Initial work on equilibrium propagation was all theoretical. But in an upcoming publication, Grollier and Jérémie Laydevant, a physicist at CNRS, describe an execution of the algorithm on a machine called a quantum annealer, built by the company D-Wave. The apparatus has a network of thousands of interacting superconductors that can act like arrows linked by springs and naturally calculate how the “springs” should be updated. The system cannot update these synaptic weights automatically, though.
Closing the Circle
At least one team has gathered the pieces to build an electronic circuit that does all the heavy lifting — thinking, learning and updating weights — with physics. “We’ve been able to close the loop for a small system,” said Sam Dillavou, a physicist at the University of Pennsylvania.
The goal for Dillavou and his collaborators is to emulate the brain, a literal smart substance: a relatively uniform system that learns without any single structure calling the shots. “Every neuron is doing its own thing,” he said.

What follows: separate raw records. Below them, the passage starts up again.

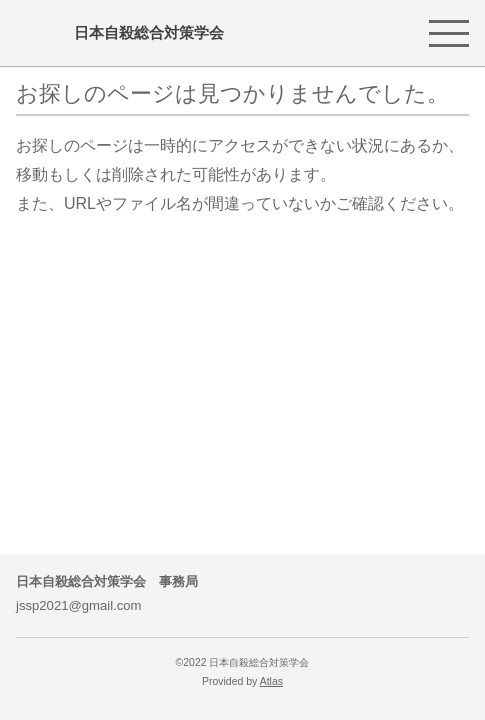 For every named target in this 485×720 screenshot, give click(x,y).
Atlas (271, 681) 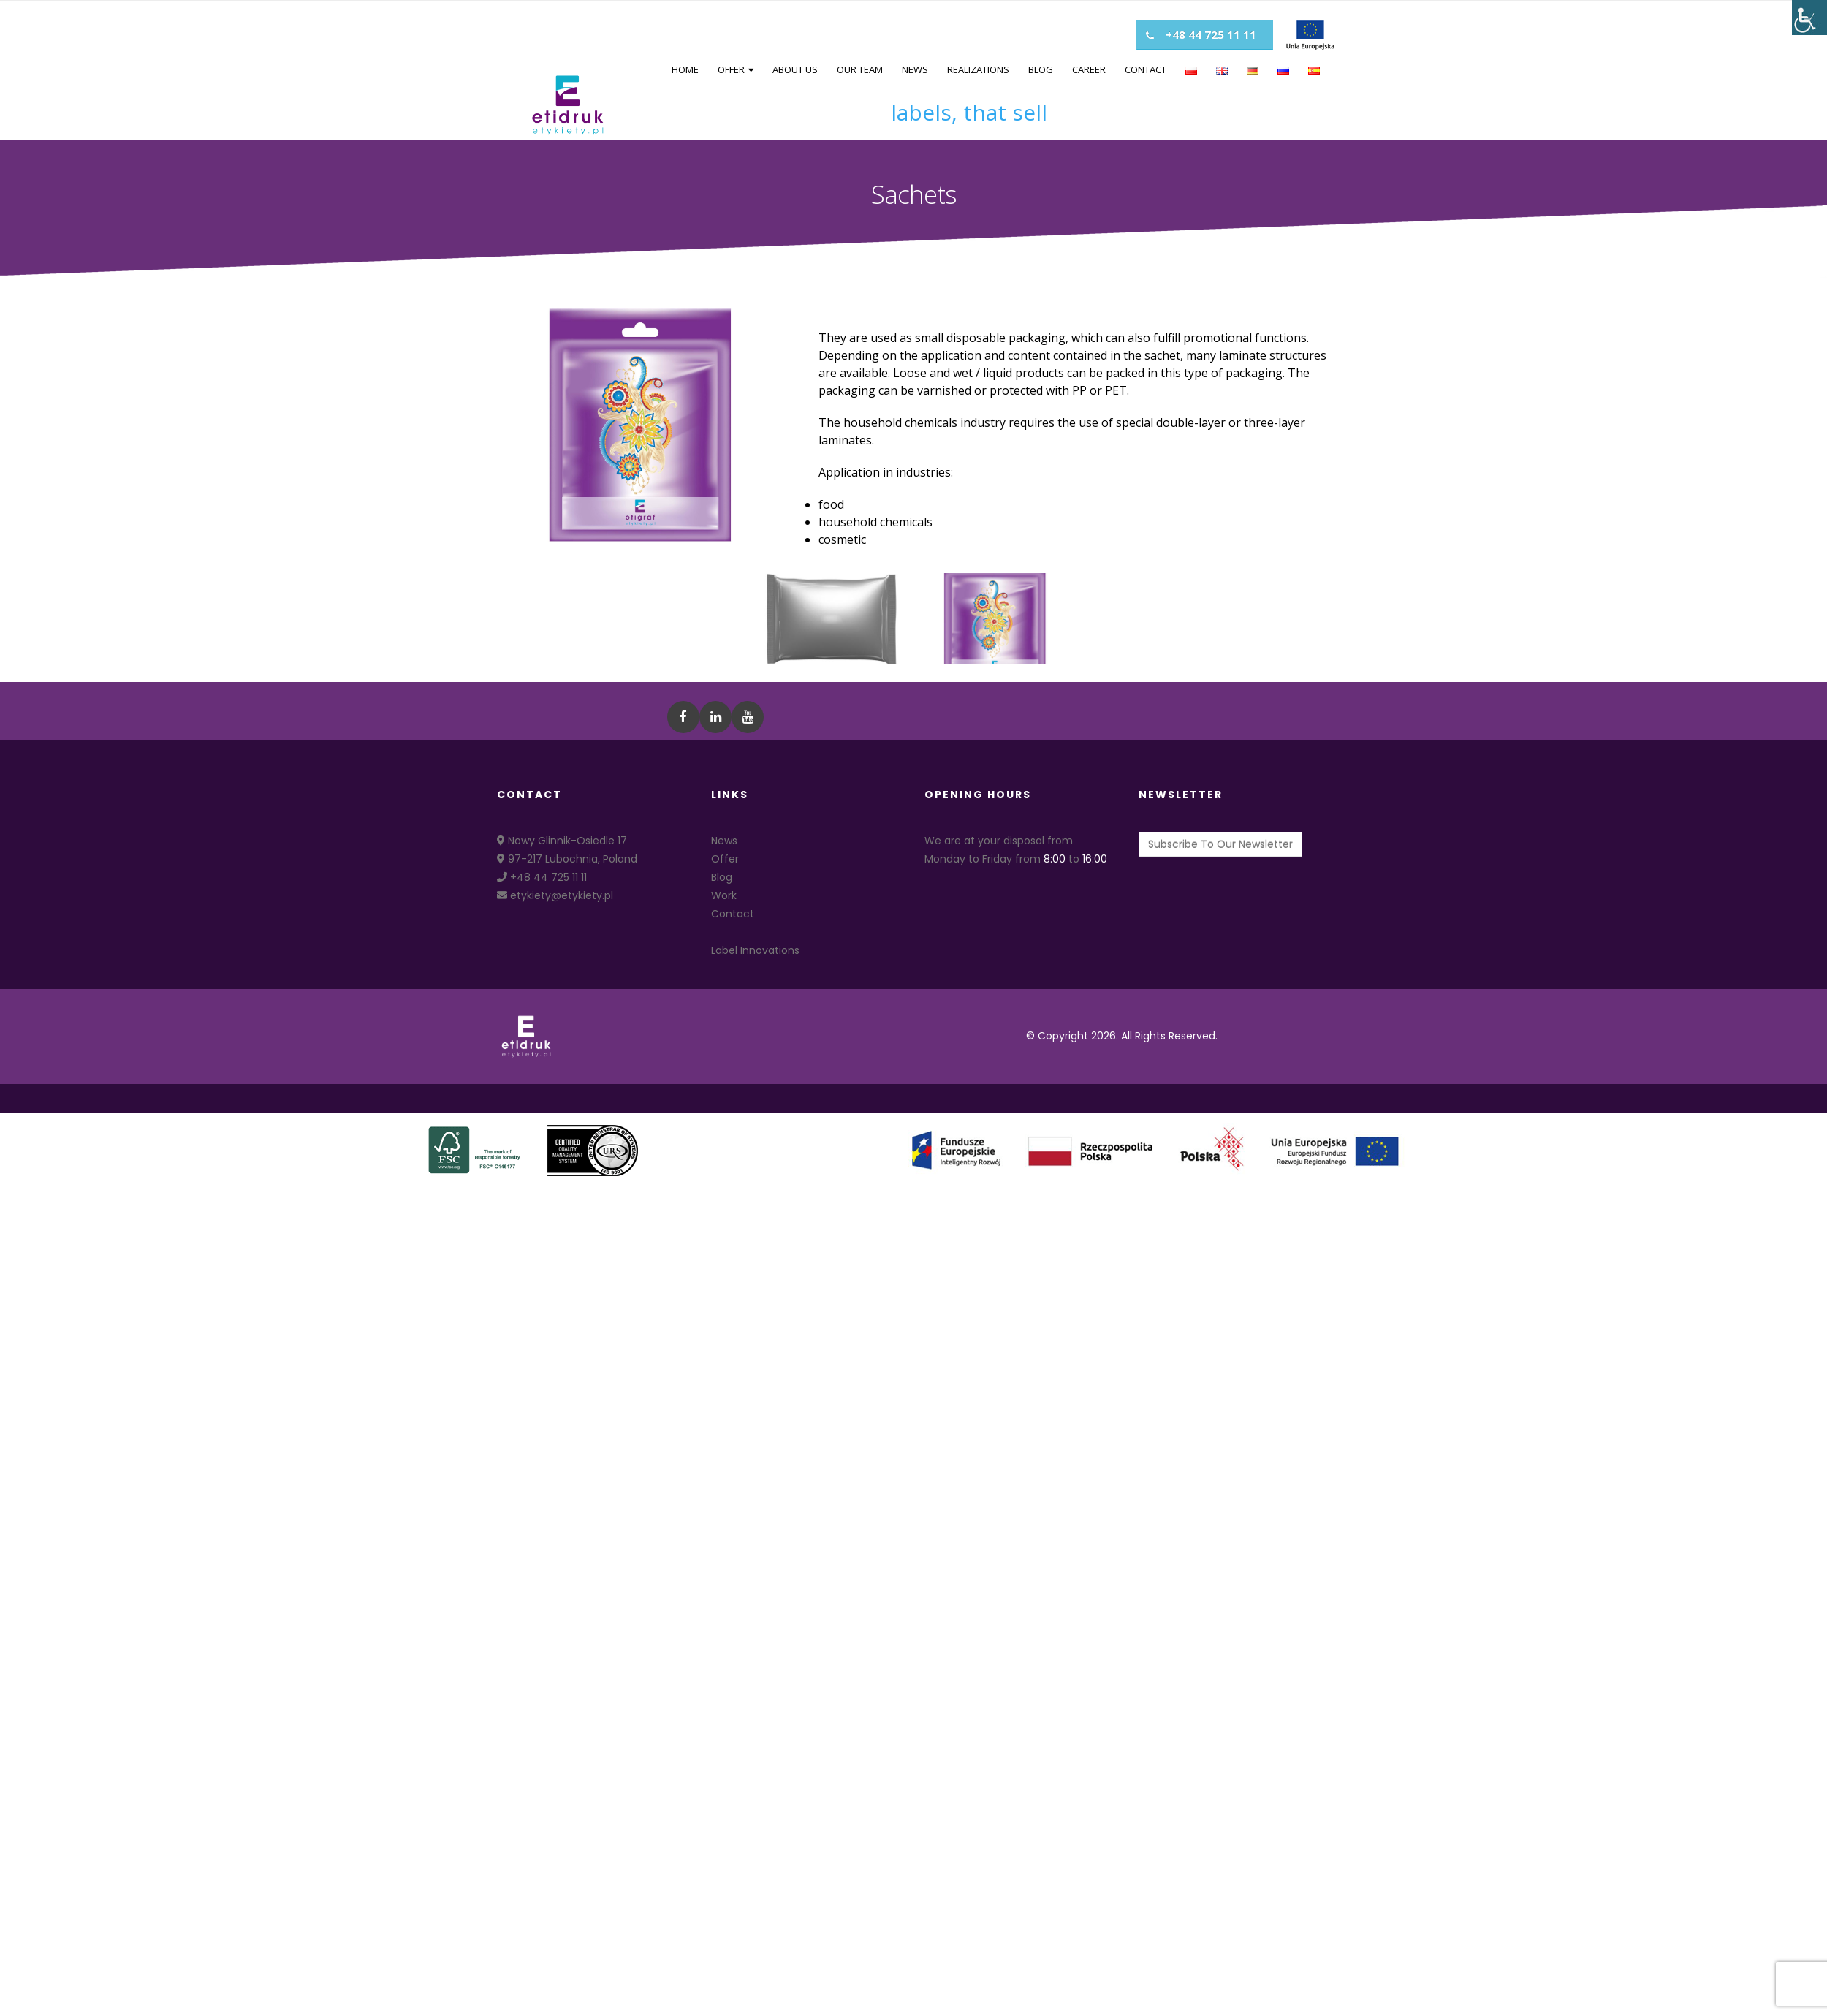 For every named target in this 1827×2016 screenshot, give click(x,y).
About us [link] (795, 69)
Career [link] (1089, 69)
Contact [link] (1145, 69)
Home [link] (685, 69)
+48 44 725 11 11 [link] (542, 877)
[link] (567, 104)
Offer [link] (731, 69)
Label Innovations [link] (755, 950)
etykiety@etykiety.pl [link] (555, 895)
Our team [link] (860, 69)
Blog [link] (1040, 69)
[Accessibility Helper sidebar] (1809, 17)
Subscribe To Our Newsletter (1220, 844)
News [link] (915, 69)
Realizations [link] (978, 69)
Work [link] (724, 895) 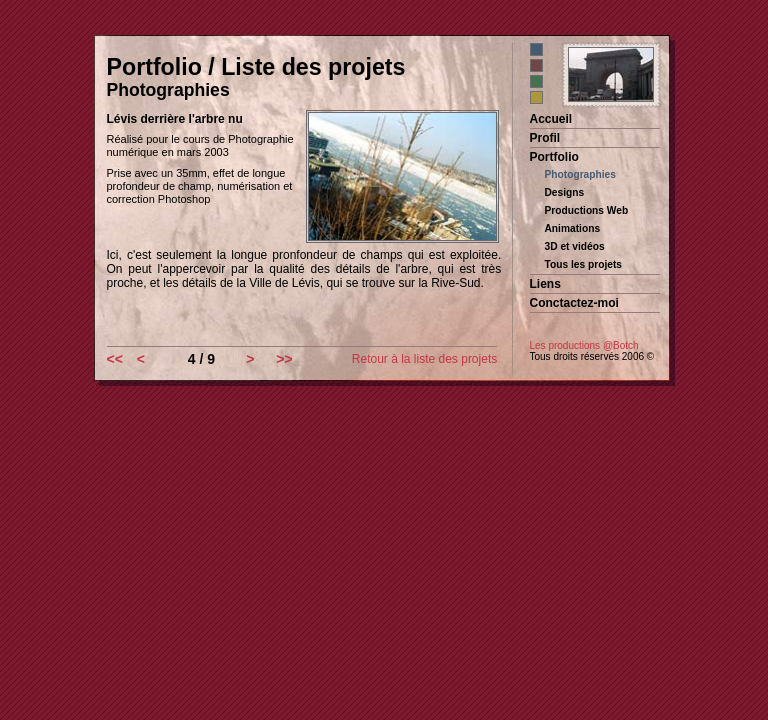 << (115, 359)
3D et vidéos (575, 246)
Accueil (551, 119)
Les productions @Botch (584, 345)
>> (284, 359)
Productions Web (587, 210)
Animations (573, 228)
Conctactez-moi (574, 303)
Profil (545, 138)
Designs (565, 192)
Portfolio (554, 157)
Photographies (580, 174)
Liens (545, 284)
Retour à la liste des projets (424, 359)
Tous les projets (584, 264) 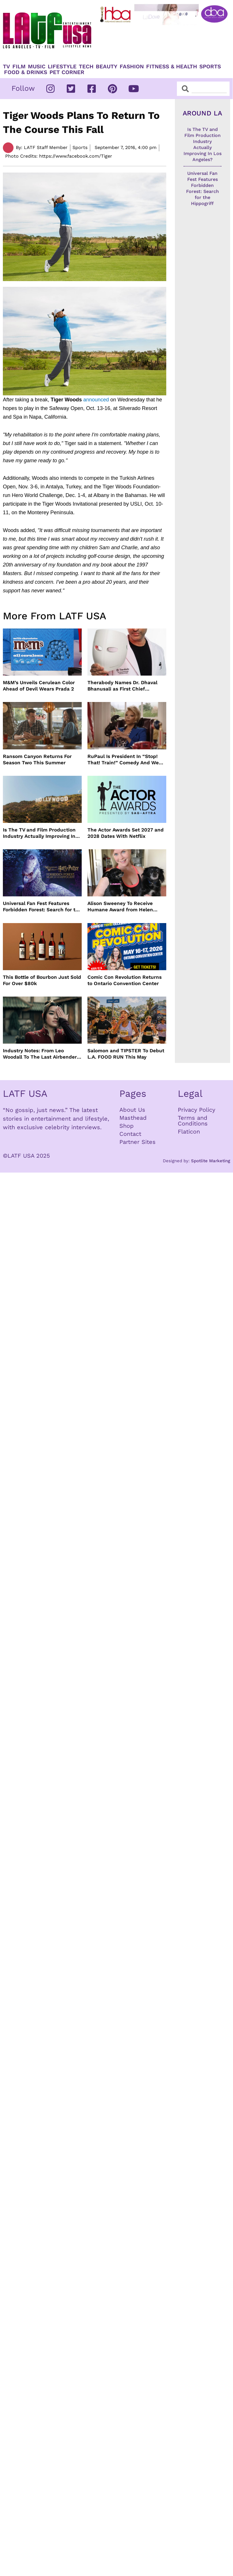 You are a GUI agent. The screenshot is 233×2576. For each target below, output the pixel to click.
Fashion (132, 66)
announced (96, 400)
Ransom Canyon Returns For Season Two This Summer (37, 759)
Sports (210, 66)
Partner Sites (137, 1141)
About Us (132, 1109)
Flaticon (189, 1131)
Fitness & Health (171, 66)
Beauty (106, 66)
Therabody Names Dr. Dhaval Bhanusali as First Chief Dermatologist (122, 686)
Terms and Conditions (193, 1120)
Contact (130, 1133)
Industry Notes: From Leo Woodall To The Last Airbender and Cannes (40, 1054)
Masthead (133, 1117)
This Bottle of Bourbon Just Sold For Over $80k (42, 980)
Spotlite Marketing (210, 1160)
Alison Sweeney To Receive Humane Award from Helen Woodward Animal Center (120, 906)
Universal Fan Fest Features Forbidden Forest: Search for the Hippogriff (42, 906)
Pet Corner (66, 72)
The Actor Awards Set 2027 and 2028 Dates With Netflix (125, 833)
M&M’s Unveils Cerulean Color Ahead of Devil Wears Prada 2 (39, 686)
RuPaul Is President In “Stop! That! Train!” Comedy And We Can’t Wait (123, 759)
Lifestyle (62, 66)
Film (19, 66)
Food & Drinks (25, 72)
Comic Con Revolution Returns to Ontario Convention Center (124, 980)
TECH (86, 66)
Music (36, 66)
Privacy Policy (196, 1109)
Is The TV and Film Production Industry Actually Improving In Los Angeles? (39, 833)
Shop (126, 1125)
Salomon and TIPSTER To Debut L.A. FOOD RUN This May (125, 1054)
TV (6, 66) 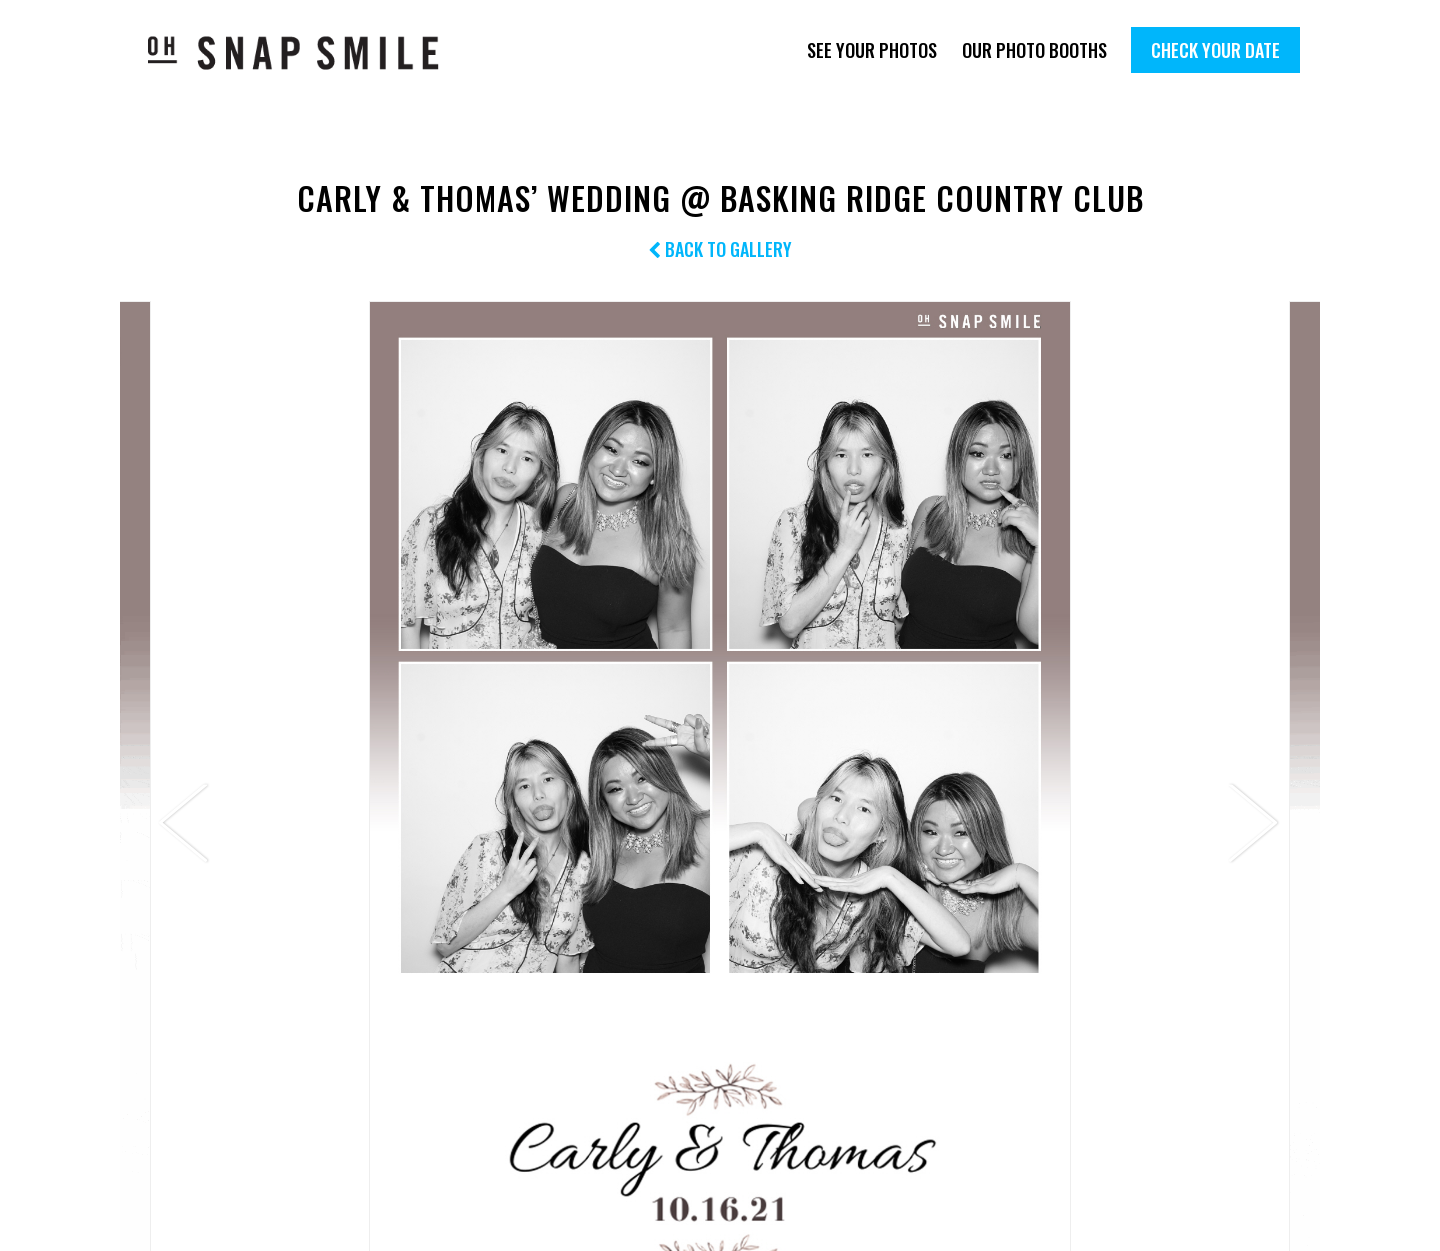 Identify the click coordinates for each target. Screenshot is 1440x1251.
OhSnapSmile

To this end, they built a self-learning circuit, in which variable resistors act as the synaptic weights and neurons are the voltages measured between the resistors. To classify a given input, it translates the data into voltages that are applied to a few nodes. Electric current courses through the circuit, seeking the paths that dissipate the least energy and changing the voltages as it stabilizes. The answer is the voltage at specified output nodes.
Their major innovation came in the ever-challenging learning step, for which they devised a scheme similar to equilibrium propagation called coupled learning. As one circuit takes in data and “thinks up” a guess, an identical second circuit starts with the correct answer and incorporates it into its behavior. Finally, electronics connecting each pair of resistors automatically compare their values and adjust them to achieve a “smarter” configuration.
The group described their rudimentary circuit in a preprint last summer, showing that it could learn to distinguish three types of flowers with 95% accuracy. Now they’re working on a faster, more capable device.
Even that upgrade won’t come close to beating a state-of-the-art silicon chip. But the physicists building these systems suspect that digital neural networks — as mighty as they seem today — will eventually appear slow and inadequate next to their analog cousins. Digital neural networks can only scale up so much before getting bogged down by excessive computation, but bigger physical networks need not do anything but be themselves.
“It’s such a big, fast-moving and varied field that I find it hard to believe that there won’t be some pretty powerful computers made with these principles,” Dillavou said.